Find the line holding "auto insurance for job-related travel" in the entries below. Give it again exactly, along with every line after it up to and including the line holding "settings, adjusting style as needed when".
Start of Material supplied
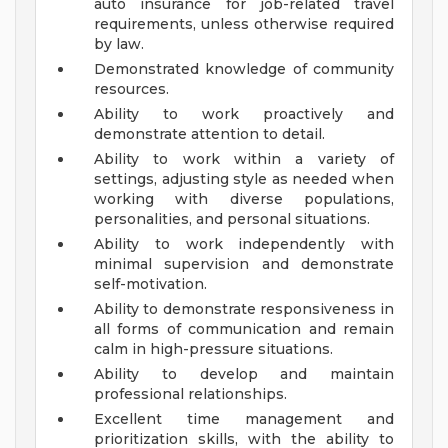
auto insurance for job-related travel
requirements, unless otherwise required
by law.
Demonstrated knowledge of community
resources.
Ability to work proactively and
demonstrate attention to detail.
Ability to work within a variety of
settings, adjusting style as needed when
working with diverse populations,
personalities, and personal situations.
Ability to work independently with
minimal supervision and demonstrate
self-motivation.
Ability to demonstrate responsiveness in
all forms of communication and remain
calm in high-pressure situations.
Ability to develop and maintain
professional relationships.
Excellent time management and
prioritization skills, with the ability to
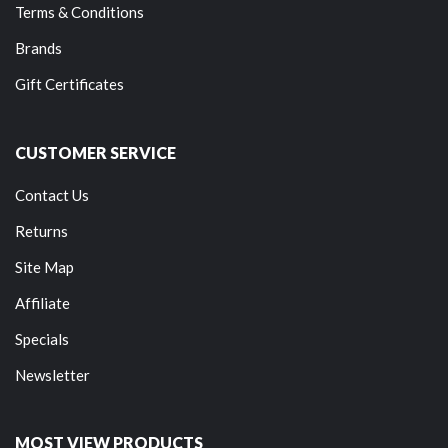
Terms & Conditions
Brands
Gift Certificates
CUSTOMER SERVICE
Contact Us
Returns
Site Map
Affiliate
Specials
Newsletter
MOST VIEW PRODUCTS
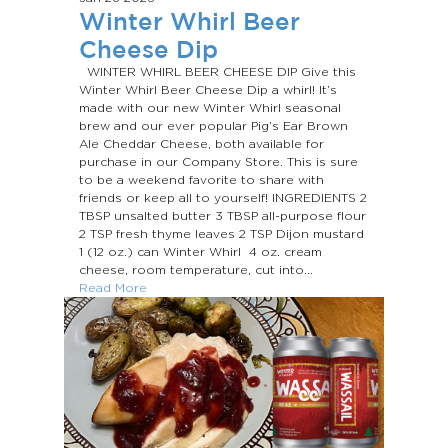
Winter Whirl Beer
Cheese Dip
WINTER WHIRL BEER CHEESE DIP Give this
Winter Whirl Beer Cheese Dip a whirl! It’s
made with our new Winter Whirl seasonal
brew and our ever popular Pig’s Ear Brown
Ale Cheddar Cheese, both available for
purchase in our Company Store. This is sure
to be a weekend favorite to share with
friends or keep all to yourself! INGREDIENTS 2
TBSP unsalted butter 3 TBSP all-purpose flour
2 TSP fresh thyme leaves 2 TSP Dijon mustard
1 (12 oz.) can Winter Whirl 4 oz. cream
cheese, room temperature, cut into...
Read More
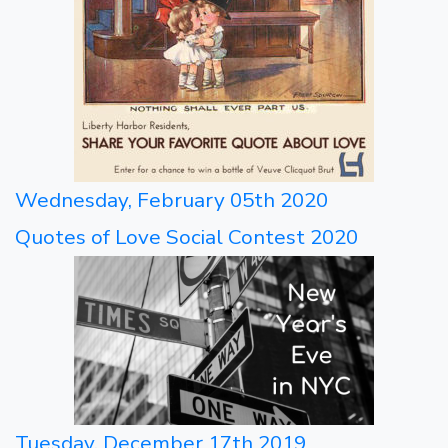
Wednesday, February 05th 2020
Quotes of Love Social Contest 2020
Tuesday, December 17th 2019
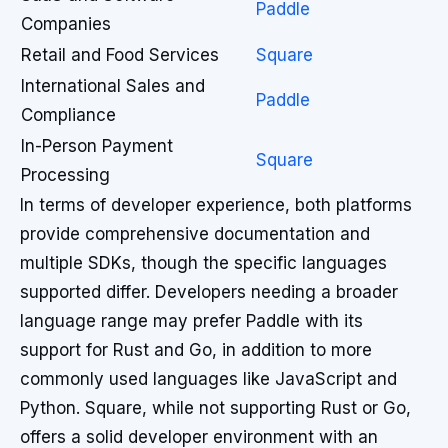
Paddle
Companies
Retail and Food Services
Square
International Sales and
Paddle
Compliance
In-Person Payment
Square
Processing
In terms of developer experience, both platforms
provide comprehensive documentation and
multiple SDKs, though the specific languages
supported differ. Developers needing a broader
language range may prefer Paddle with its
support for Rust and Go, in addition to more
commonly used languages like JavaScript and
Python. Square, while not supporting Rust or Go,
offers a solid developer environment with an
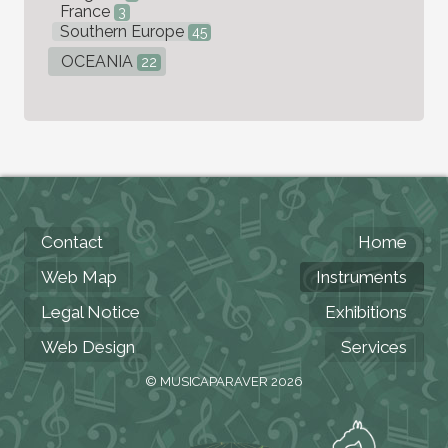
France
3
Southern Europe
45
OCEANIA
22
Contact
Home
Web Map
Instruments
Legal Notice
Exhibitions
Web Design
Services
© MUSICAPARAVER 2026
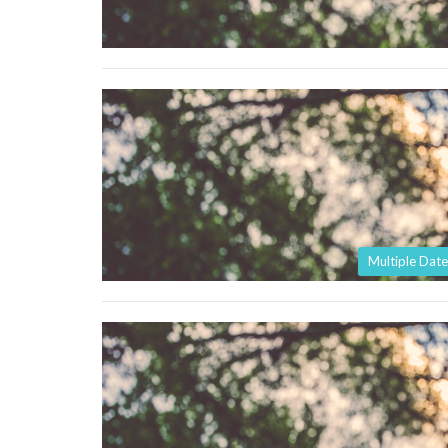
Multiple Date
End of Material supplied
Start of Material supplied
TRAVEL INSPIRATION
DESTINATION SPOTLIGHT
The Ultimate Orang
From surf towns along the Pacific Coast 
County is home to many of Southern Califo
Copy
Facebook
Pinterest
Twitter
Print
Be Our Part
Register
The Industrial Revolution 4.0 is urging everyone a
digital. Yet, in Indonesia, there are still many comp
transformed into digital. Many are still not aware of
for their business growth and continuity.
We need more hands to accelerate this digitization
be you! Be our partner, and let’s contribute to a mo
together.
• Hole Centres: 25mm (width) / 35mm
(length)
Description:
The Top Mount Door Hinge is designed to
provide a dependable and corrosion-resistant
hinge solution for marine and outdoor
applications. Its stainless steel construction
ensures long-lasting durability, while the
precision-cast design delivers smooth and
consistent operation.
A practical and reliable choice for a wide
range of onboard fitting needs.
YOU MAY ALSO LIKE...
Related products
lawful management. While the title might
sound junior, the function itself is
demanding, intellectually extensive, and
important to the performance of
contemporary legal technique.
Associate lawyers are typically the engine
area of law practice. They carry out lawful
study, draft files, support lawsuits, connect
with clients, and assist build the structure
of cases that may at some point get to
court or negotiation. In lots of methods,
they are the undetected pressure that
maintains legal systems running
End of Material supplied
**Solution to this problem**
auto insurance for job-related travel
requirements, unless otherwise required
by law.
Demonstrated knowledge of community
resources.
Ability to work proactively and
demonstrate attention to detail.
Ability to work within a variety of
settings, adjusting style as needed when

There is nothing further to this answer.